No, Mandela non ne sapeva un bel niente. Ma gli serviva troppo un fornellino da cucina, per foderare di cibi dignitosi la sua permanenza in quella gabbia fetida. E l'unico modo che aveva per indurre il disgelo con chi comandava era buttarla sullo sport, e sulla palla ovale segnatamente, per tentare di stabilire una connessione. Per indovinare un pertugio d'umanità. Missione compiuta: semaforo verde per il fornellino.
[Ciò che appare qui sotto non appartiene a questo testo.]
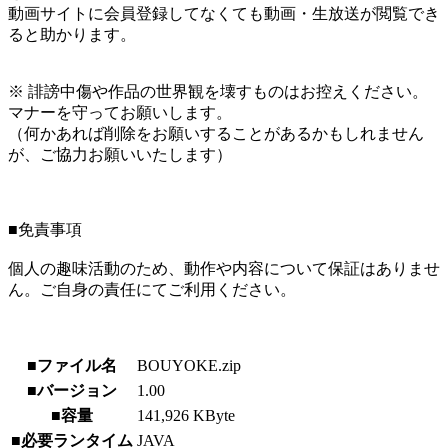
動画サイトに会員登録してなくても動画・生放送が閲覧でき
ると助かります。
※ 誹謗中傷や作品の世界観を壊すものはお控えください。
マナーを守ってお願いします。
（何かあれば削除をお願いすることがあるかもしれません
が、ご協力お願いいたします）
■免責事項
個人の趣味活動のため、動作や内容について保証はありませ
ん。ご自身の責任にてご利用ください。
■ファイル名
BOUYOKE.zip
■バージョン
1.00
■容量
141,926 KByte
■必要ランタイム
JAVA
Ma quando uscirà, Nelson si porterà dietro molto più di qualche piatto decente condito da un'amicizia bizzarra con il suo carceriere. Adesso sa praticamente tutto del rugby.
Il che gli torna particolarmente utile nel 1995, quando - ad appena un anno dalla sua elezione - il Sudafrica si appresta ad ospitare la Coppa del mondo del nobile sport. Illudersi che fili tutto liscio è però un esercizio alquanto vaporoso. Il Paese è appena riemerso dalla piaga purulenta dell'apartheid e macera ancora potente, in sottofondo, un sentimento di divisione autentica tra bianchi e neri.
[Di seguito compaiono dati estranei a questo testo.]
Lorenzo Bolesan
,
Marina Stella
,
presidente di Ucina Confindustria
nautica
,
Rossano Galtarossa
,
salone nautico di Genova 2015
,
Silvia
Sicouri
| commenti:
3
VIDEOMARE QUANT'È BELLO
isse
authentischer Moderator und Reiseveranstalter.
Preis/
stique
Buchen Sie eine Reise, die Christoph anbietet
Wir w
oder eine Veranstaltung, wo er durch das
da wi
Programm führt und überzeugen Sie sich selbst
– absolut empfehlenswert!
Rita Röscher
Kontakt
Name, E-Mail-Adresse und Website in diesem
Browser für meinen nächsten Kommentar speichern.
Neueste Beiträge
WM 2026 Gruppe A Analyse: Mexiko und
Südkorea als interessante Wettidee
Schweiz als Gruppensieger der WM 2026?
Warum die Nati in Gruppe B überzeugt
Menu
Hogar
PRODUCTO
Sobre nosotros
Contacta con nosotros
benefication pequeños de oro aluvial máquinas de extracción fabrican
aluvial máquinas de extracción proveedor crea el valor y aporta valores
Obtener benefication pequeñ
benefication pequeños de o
Una questione che si riflette anche nello sport: la nazionale di rugby è quasi totalmente composta da bianchi. Tutt'altro che un particolare irrilevante, visto che la stragrande maggioranza della popolazione - i neri sono l'80% - ha sempre tifato contro un gruppo che non li rappresenta e che, in passato, è stato apertamente sostenuto da razzisti.
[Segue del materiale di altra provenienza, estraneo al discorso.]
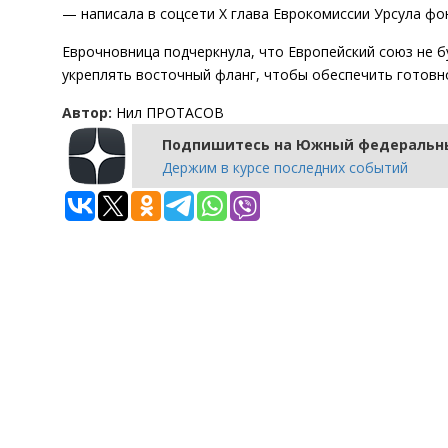
— написала в соцсети Х глава Еврокомиссии Урсула фон
Еврочновница подчеркнула, что Европейский союз не 
укреплять восточный фланг, чтобы обеспечить готовно
Автор:
Нил ПРОТАСОВ
Подпишитесь на Южный федеральны
Держим в курсе последних событий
Incollare questi cocci, anche se ti chiami Mandela, pare improponibile. Eppure Nelson raccoglie quella poltiglia livorosa, la rimodella, la compatta. Una storia magistralmente testimoniata dal film del 2009 Invictus, con Morgan Freeman nei panni del presidente. Dopo due mesi dalla sua elezione, è il giugno 1994, Nelson incontra il capitano della nazionale, François Pienaar. E gli fa capire nitidamente che quel mondiale deve servire per trasmettere un messaggio unificante. Quello sembra soppesare con sorpresa ogni sillaba, poi riporta tutto al gruppo, composto da venticinque bianchi e un nero.
La mossa successiva è fare imparare a tutti, a memoria, il Nkosi Sikelele, l’inno nazionale della popolazione nera in lingua Xhosa. Poi Mandela raggruppa tutti quanti e li porta a fare una gitarella contemplativa a Robben Island, il posto dove lui stesso è stato rinchiuso. Quindi, a ridosso della competizione, piomba nel ritiro del Sudafrica per pronunciare un discorso che dissipa ogni dubbio residuo sulla sua volontà: "Avete l'opportunità di fare una grande cosa per il Sudafrica, di unire la gente. Ricordatevi che tutti, bianchi e neri, siamo con voi".
Il resto lo sanno tutti. Quella squadra, sospinta da una folla finalmente cementata, oltrepassa con disinvoltura il girone ed ogni tappa successiva, sconfiggendo in finale la formidabile Nuova Zelanda. Il Paese si aggrappa ad ogni partita tifando all'unisono. Le distanze si accorciano. Le voragini si riempiono.
Quando Mandela scende in campo a Johannesburg, indossando la maglia della nazionale e un cappellino, la folla lo acclama: "Nelson, Nelson, Nelson!".
Consegnando la coppa a Pienaar, lo ringrazia per quello che sono riusciti a fare, ma il capitano lo abbraccia: "No presidente, grazie a lei per quello che è riuscito a fare per questo paese". Ritratto di un successo che travalica lo sport, ma che senza lo sport non sarebbe mai arrivato.